STIM1 regulates Ca2+ entry via arachidonate-regulated Ca2+-selective (ARC) channels without store-depletion or translocation to the plasma membrane

Mignen O, Thompson JL, Shuttleworth TJ
Source: J Physiol
Publication Date: (2007)
Issue: 579(Pt 3): 703-15
Research Area:
Cancer Research/Cell Biology
Cells used in publication:
Species: human
Tissue Origin: kidney
Nucleofectorâ„¢ I/II/2b
Recent studies have indicated a critical role for STIM (stromal interacting molecule) proteins in the regulation of the store-operated mode of receptor-activated Ca(2+) entry. Current models emphasize the role of STIM located in the endoplasmic reticulum membrane, where a Ca(2+)-binding EF-hand domain within the N-terminal of the protein lies within the lumen and is thought to represent the sensor for the depletion of intracellular Ca(2+) stores. Dissociation of Ca(2+) from this domain induces the aggregation of STIM to regions of the ER immediately adjacent to the plasma membrane where it acts to regulate the activity of store-operated Ca(2+) channels.
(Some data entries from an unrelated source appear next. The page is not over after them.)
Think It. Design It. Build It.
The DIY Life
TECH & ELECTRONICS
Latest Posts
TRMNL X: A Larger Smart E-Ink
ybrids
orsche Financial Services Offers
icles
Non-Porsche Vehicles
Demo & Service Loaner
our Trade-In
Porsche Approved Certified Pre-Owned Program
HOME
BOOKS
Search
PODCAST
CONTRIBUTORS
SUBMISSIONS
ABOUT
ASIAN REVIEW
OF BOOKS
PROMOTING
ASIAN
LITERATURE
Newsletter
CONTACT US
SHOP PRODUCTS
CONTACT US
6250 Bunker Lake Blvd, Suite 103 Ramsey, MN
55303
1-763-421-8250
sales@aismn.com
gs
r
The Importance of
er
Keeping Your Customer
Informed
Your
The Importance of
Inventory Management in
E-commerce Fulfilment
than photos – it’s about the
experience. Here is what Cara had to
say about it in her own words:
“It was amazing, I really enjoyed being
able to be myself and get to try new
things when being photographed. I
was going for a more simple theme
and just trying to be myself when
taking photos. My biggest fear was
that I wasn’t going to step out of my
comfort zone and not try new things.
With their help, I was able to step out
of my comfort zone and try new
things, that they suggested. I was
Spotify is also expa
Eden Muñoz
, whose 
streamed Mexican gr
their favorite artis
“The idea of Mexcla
However, the possible effects of STIM on other modes of receptor-activated Ca(2+) entry have not been examined. Here we show that STIM1 also regulates the arachidonic-acid-regulated Ca(2+)-selective (ARC) channels - receptor-activated Ca(2+) entry channels whose activation is entirely independent of store depletion. Regulation of the ARC channels by STIM1 does not involve dissociation of Ca(2+) from the EF-hand, or any translocation of STIM1. Instead, a critical role of STIM1 resident in the plasma membrane is indicated. Thus, exposure of intact cells to an antibody targeting the extracellular N-terminal domain of STIM1 inhibits ARC channel activity without significantly affecting the store-operated channels. A similar specific inhibition of the ARC channels is seen in cells expressing a STIM1 construct in which the N-linked glycosylation sites essential for the constitutive cell surface expression of STIM1, were mutated. We conclude that, in contrast to store-operated channels, regulation of ARC channels by STIM1 depends exclusively on the pool of STIM1 constitutively residing in the plasma membrane. These data demonstrate that STIM1 is a more universal regulator of Ca(2+) entry pathways than previously thought, and appears to have multiple modes of action.